While hardware-based tokens are more secure than SMS and software-based tokens, they still can be intercepted. We’ve seen plenty of cases in the wild of fake login pages mimicking MFA making hardware-based tokens vulnerable to real-time man-in-the-middle attacks. Time-based One Time Passwords (TOTP) limit the effectiveness of token interception, but this mechanism still has its frailties. 

Failure to consider context

Companies of all sizes are moving away from the traditional perimeter-based approach to security to Zero Trust, in fact, robust identity verification is the start of Zero Trust initiatives for many businesses. Zero Trust is a long-term approach to security that can’t be achieved with a sole focus on user identity, it needs to consider the broader context of an access request.

Just because someone is able to prove they are who they say they are, it shouldn’t vouch for other areas of risk such as device health, location, the application they want to access. The use of risk-aware access controls is particularly pertinent in remote working environments where employees are connecting from COPE or BYOD devices on and off the corporate network using smartphones, tablets, PCs, and laptops, often on multiple platforms. 

End-user experience

MFA seems like a perfect solution from a security perspective to mitigate weak passwords – add in another authentication factor to more accurately verify user identity – however, it introduces friction into the sign-in process. From a user perspective, the fewer steps you’re prompted to complete, the better, but that’s exactly what MFA is not. 

Waiting for a second factor is annoying, you have to wait for the token to be sent or get the relevant piece of hardware, and doing this for multiple applications a day is bothersome.

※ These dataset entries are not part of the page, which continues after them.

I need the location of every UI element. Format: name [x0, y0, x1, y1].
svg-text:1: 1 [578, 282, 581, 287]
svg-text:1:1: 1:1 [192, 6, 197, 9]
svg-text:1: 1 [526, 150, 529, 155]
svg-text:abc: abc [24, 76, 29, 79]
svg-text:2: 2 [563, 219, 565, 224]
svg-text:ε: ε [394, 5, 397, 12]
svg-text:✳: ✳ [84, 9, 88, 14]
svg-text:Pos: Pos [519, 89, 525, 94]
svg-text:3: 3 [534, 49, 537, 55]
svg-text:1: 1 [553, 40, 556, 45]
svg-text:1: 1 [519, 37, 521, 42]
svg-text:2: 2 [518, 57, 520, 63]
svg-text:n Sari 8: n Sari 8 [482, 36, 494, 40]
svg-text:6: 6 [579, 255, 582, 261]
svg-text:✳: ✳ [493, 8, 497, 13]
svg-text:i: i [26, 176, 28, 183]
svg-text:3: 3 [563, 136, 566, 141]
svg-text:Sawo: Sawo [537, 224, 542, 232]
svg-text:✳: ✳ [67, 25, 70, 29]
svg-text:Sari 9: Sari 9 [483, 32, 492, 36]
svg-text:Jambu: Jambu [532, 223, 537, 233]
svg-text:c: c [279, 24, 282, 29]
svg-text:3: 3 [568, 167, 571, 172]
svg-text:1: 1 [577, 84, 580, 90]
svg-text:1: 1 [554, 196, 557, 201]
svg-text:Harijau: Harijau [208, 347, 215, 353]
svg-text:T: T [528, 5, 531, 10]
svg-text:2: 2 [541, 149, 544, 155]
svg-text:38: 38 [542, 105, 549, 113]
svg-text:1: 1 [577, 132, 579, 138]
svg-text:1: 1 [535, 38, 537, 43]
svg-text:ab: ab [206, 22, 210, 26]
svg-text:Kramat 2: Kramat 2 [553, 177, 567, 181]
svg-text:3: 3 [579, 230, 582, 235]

It’s further exacerbated when remote working, VPNs are notoriously unreliable and a broken connection can mean having to reauthenticate several times. 

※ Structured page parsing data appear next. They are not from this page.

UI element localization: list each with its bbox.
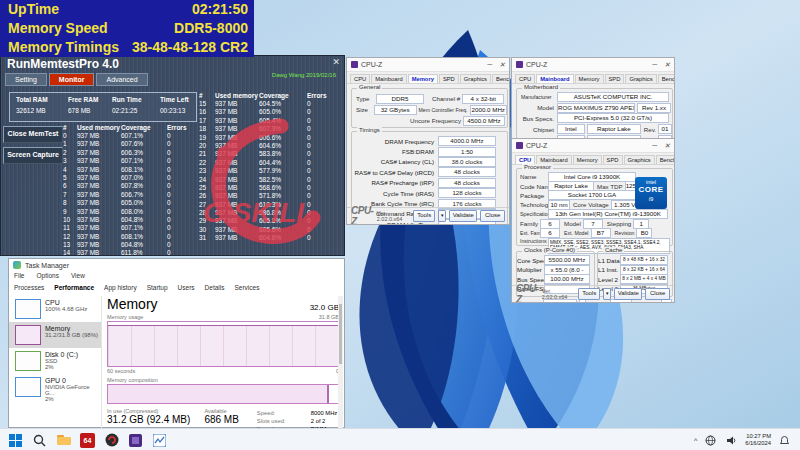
cell: 937 MB — [215, 209, 259, 217]
tab[interactable]: CPU — [350, 74, 370, 83]
tab[interactable]: CPU — [515, 74, 535, 83]
tab[interactable]: Memory — [575, 74, 604, 83]
cell: 937 MB — [215, 150, 259, 158]
memory-timings-row: Memory Timings 38-48-48-128 CR2 — [0, 38, 254, 57]
cell: 13 — [63, 241, 77, 249]
tab[interactable]: Graphics — [624, 155, 655, 164]
close-icon[interactable]: ✕ — [499, 61, 505, 69]
tab[interactable]: SPD — [605, 74, 625, 83]
menu-item[interactable]: Options — [36, 272, 58, 279]
tab[interactable]: Processes — [14, 284, 44, 291]
gskill-taskbar-icon[interactable] — [104, 433, 119, 448]
memtest-taskbar-icon[interactable] — [128, 433, 143, 448]
sidebar-item-memory[interactable]: Memory 31.2/31.8 GB (98%) — [9, 322, 101, 348]
validate-button[interactable]: Validate — [449, 210, 477, 222]
tab[interactable]: Bench — [492, 74, 510, 83]
cell: 5 — [63, 174, 77, 182]
performance-sidebar: CPU 100% 4.68 GHz Memory 31.2/31.8 GB (9… — [9, 296, 102, 428]
cell: 0 — [307, 192, 339, 200]
menu-item[interactable]: View — [71, 272, 85, 279]
start-button[interactable] — [8, 433, 23, 448]
name-label: Name — [520, 173, 548, 180]
cell: 20 — [199, 142, 215, 150]
validate-button[interactable]: Validate — [614, 288, 642, 300]
clock-row: Multiplierx 55.0 (8.0 - 55.0) — [517, 265, 594, 275]
tools-dropdown-icon[interactable]: ▼ — [603, 288, 611, 300]
cpu-graph-thumb — [15, 299, 41, 319]
window-title: CPU-Z — [526, 61, 547, 68]
sidebar-item-gpu[interactable]: GPU 0 NVIDIA GeForce G... 2% — [9, 374, 101, 405]
tab[interactable]: Bench — [658, 74, 675, 83]
total-memory: 32.0 GB — [310, 303, 339, 312]
cell: Bus Speed — [517, 276, 544, 283]
memtest-row: 1937 MB607.6%0 — [63, 140, 195, 148]
volume-icon[interactable] — [724, 433, 739, 448]
search-icon[interactable] — [32, 433, 47, 448]
cell: 0 — [167, 149, 194, 157]
tab[interactable]: App history — [104, 284, 137, 291]
chipset-brand: Intel — [557, 124, 585, 134]
menu-item[interactable]: File — [14, 272, 24, 279]
clock[interactable]: 10:27 PM 6/16/2024 — [745, 433, 771, 447]
tab[interactable]: Startup — [147, 284, 168, 291]
tab[interactable]: Mainboard — [371, 74, 406, 83]
cpuz-taskbar-icon[interactable]: 64 — [80, 433, 95, 448]
tab[interactable]: SPD — [439, 74, 459, 83]
minimize-icon[interactable]: ─ — [652, 61, 657, 69]
cell: 23 — [199, 167, 215, 175]
usage-max: 31.8 GB — [319, 314, 339, 320]
tab[interactable]: Advanced — [96, 73, 147, 86]
tools-dropdown-icon[interactable]: ▼ — [438, 210, 446, 222]
tab[interactable]: Graphics — [460, 74, 491, 83]
tab[interactable]: Memory — [573, 155, 602, 164]
close-icon[interactable]: ✕ — [664, 142, 670, 150]
cell: 937 MB — [215, 234, 259, 242]
tab[interactable]: Mainboard — [536, 155, 571, 164]
cpuz-logo: CPU-Z — [351, 205, 374, 225]
minimize-icon[interactable]: ─ — [652, 142, 657, 150]
tab[interactable]: Services — [234, 284, 259, 291]
file-explorer-icon[interactable] — [56, 433, 71, 448]
tab[interactable]: Mainboard — [536, 74, 573, 83]
cell: 606.3% — [121, 149, 167, 157]
memtest-tab-bar: SettingMonitorAdvanced — [5, 73, 148, 86]
tab-bar: CPUMainboardMemorySPDGraphicsBenchAbout — [512, 72, 674, 84]
tab[interactable]: Graphics — [625, 74, 656, 83]
close-button[interactable]: Close — [480, 210, 505, 222]
close-icon[interactable]: ✕ — [332, 57, 340, 67]
cell: 5500.00 MHz — [544, 255, 590, 265]
tab[interactable]: Users — [178, 284, 195, 291]
mcfreq-value: 2000.0 MHz — [470, 105, 507, 115]
tab[interactable]: SPD — [603, 155, 623, 164]
close-button[interactable]: Close — [645, 288, 670, 300]
close-memtest-button[interactable]: Close MemTest — [3, 126, 63, 143]
scrollbar[interactable] — [338, 296, 343, 428]
tools-button[interactable]: Tools — [578, 288, 599, 300]
tools-button[interactable]: Tools — [413, 210, 434, 222]
sidebar-item-cpu[interactable]: CPU 100% 4.68 GHz — [9, 296, 101, 322]
tab[interactable]: Memory — [408, 74, 438, 83]
cell: 17 — [199, 117, 215, 125]
notifications-bell-icon[interactable] — [777, 433, 792, 448]
channel-value: 4 x 32-bit — [462, 94, 504, 104]
model-label: Model — [564, 220, 581, 227]
close-icon[interactable]: ✕ — [664, 61, 670, 69]
sidebar-item-disk[interactable]: Disk 0 (C:) SSD 2% — [9, 348, 101, 374]
memtest-row: 3937 MB607.1%0 — [63, 157, 195, 165]
tab[interactable]: Performance — [54, 284, 94, 291]
screen-capture-button[interactable]: Screen Capture — [3, 147, 63, 164]
uncore-label: Uncore Frequency — [410, 117, 461, 124]
minimize-icon[interactable]: ─ — [487, 61, 492, 69]
tab[interactable]: Setting — [5, 73, 47, 86]
tab[interactable]: Bench — [656, 155, 675, 164]
network-icon[interactable] — [703, 433, 718, 448]
tab[interactable]: Details — [205, 284, 225, 291]
corevoltage-label: Core Voltage — [573, 201, 609, 208]
memory-speed-label: Memory Speed — [8, 19, 108, 38]
memory-panel: Memory 32.0 GB Memory usage 31.8 GB 60 s… — [107, 296, 339, 428]
tray-chevron-icon[interactable]: ^ — [694, 437, 697, 444]
tab[interactable]: Monitor — [49, 73, 95, 86]
timing-row: RAS# to CAS# Delay (tRCD)48 clocks — [352, 167, 507, 177]
task-manager-taskbar-icon[interactable] — [152, 433, 167, 448]
tab[interactable]: CPU — [515, 155, 535, 164]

End users want a simple access process, not necessarily the most secure; they also want to access corporate services on their own terms. Getting stakeholder perspectives and buy-in for MFA projects is important. If you want to pursue an SMS or software-based token, does everyone have a corporate device, if not, are employees comfortable receiving this on their personal device? If you’re looking at hardware-based, can you afford to provide every employee with a device? Do employees want to carry around another device? Probably not.

There’s an example given in a Medium article of how a user had set up a webcam to show their RSA token so they didn’t have to carry the device with them:

MFA Tokens

If people don’t want to do something, they’ll find creative ways to circumvent the process or start using unsanctioned services to get around the headache of MFA.

Legacy authentication

For MFA to work, you need to block legacy authentication. Legacy authentication protocols like POP, SMTP, IMAP and MAPI can’t enforce MFA, making them preferred entry points for attacks on your organization. Microsoft produced some research on legacy authentication traffic for Azure AD:

  • More than 99% of password spray attacks use legacy authentication protocols
  • More than 97% of credential stuffing attacks use legacy authentication
  • AAD account sign organizations that disable legacy authentication experience 67% fewer compromises than those where legacy authentication is enable

Next Steps

The next stage of Zero Trust is about layering in context-based policies. This means getting rich signals about the user’s context – who they are? Are they in a risky user group? Application context, device context, location and network, and applying access policies based on the information gathered. 

MFA is an important part of organizational security, but it by no means a destination. Distributed infrastructure, devices, and users mean that increased security controls need to be put in place, and user identity isn’t enough to ensure security.